Task directions: Restate the whole listing word for word, missing no line.

----- Supplied data

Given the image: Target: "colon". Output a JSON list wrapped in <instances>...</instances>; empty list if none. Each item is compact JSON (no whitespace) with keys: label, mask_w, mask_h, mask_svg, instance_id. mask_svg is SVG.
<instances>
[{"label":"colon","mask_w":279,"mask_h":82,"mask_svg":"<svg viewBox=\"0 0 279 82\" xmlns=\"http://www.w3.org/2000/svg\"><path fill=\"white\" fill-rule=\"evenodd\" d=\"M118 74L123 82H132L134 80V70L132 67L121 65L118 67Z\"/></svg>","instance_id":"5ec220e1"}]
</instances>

----------

Reply to the task:
Given the image: Target: "colon". Output a JSON list wrapped in <instances>...</instances>; empty list if none. Each item is compact JSON (no whitespace) with keys: label, mask_w, mask_h, mask_svg, instance_id. mask_svg is SVG.
<instances>
[{"label":"colon","mask_w":279,"mask_h":82,"mask_svg":"<svg viewBox=\"0 0 279 82\" xmlns=\"http://www.w3.org/2000/svg\"><path fill=\"white\" fill-rule=\"evenodd\" d=\"M118 74L123 82H132L134 80V70L132 67L121 65L118 67Z\"/></svg>","instance_id":"5ec220e1"}]
</instances>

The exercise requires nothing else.